Personal information
- Full name: Catalina Figueroa Fernández
- Date of birth: 28 January 2005 (age 21)
- Place of birth: Santiago, Chile
- Height: 1.67 m (5 ft 6 in)
- Position: Defender

Team information
- Current team: Universidad de Chile

Youth career
- Universidad Católica [es]

Senior career*
- Years: Team / Apps / (Gls)
- 2020–2025: Universidad Católica [es]
- 2025: Fundación Albacete / 2 / (0)
- 2026–: Universidad de Chile / 0 / (0)

International career^{‡}
- 2022: Chile U17 / 10 / (1)
- 2022: Chile U20 / 3 / (0)
- 2022–: Chile / 2 / (0)

= Catalina Figueroa =

Chilean footballer

Catalina Figueroa Fernández (born 28 January 2005) is a Chilean footballer who plays as a defender for Universidad de Chile.

==Club career==
A product of the women's team of Universidad Católica, Figueroa officially joined the first team in the 2021 season. She and her teammate Millaray Cortés were the first players to sign a professional contract with the club on 1 February 2022. She became the team captain.

On 23 July 2025, it was announced her signing with Fundación Albacete in the Primera Federación on a deal until 2026.
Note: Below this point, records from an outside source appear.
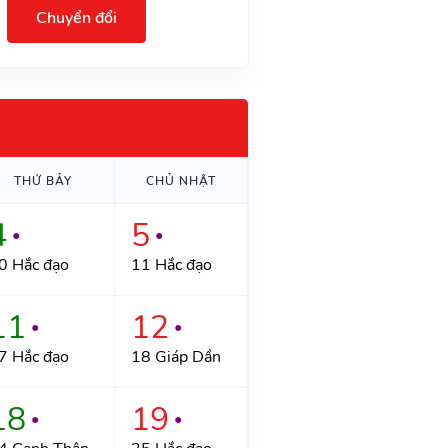
Chuyển đổi
THỨ BẢY
CHỦ NHẬT
4
5
●
●
0 Hắc đạo
11 Hắc đạo
11
12
●
●
7 Hắc đạo
18 Giáp Dần
18
19
●
●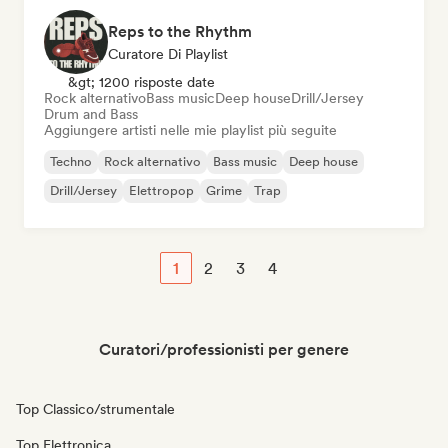
Reps to the Rhythm
Curatore Di Playlist
&gt; 1200 risposte date
Rock alternativo
Bass music
Deep house
Drill/Jersey
Drum and Bass
Aggiungere artisti nelle mie playlist più seguite
Techno
Rock alternativo
Bass music
Deep house
Drill/Jersey
Elettropop
Grime
Trap
1
2
3
4
Curatori/professionisti per genere
Top Classico/strumentale
Top Elettronica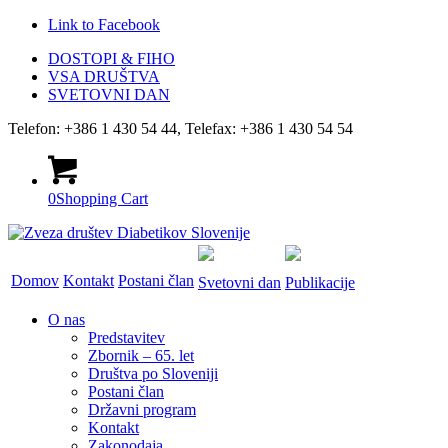
Link to Facebook
DOSTOPI & FIHO
VSA DRUŠTVA
SVETOVNI DAN
Telefon: +386 1 430 54 44, Telefax: +386 1 430 54 54
0
Shopping Cart
Domov
Kontakt
Postani član
Svetovni dan
Publikacije
O nas
Predstavitev
Zbornik – 65. let
Društva po Sloveniji
Postani član
Državni program
Kontakt
Zakonodaja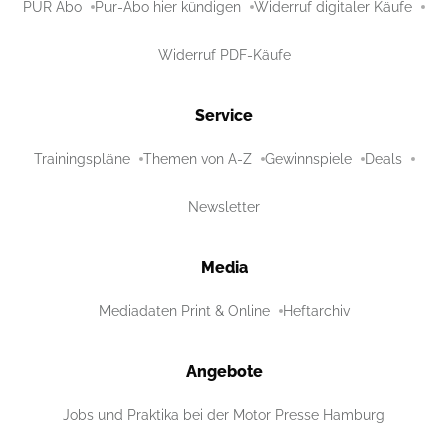
PUR Abo
Pur-Abo hier kündigen
Widerruf digitaler Käufe
Widerruf PDF-Käufe
Service
Trainingspläne
Themen von A-Z
Gewinnspiele
Deals
Newsletter
Media
Mediadaten Print & Online
Heftarchiv
Angebote
Jobs und Praktika bei der Motor Presse Hamburg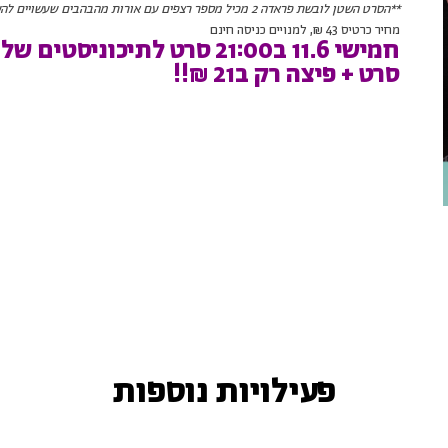
**הסרט השטן לובשת פראדה 2 מכיל מספר רצפים עם אורות מהבהבים שעשויים להשפיע על בעלי אפילפסיה רגישה לאור או בעלי כל רגישות אחרת לאור**
מחיר כרטיס 43 ₪, למנויים כניסה חינם
חמישי 11.6 ב21:00 סרט לתיכוניסטים של חולון!
סרט + פיצה רק ב21 ₪!!
פעילויות נוספות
Back to Chile, Figueroa joined Universidad de Chile in February 2026.

==International career==
In 2022, Figueroa represented Chile U17 in both the South American Championship and the FIFA World Cup, becoming the team captain. She also represented the under-20's in the South American Championship and friendlies against Costa Rica.

At senior level, she received her first call-up in February 2022 for the friendly against Ecuador. The next year, she made her debut in a 0–4 loss against Argentina on 17 February 2023. She made a second appearance in a 0–4 loss against Brazil on 2 July of the same year.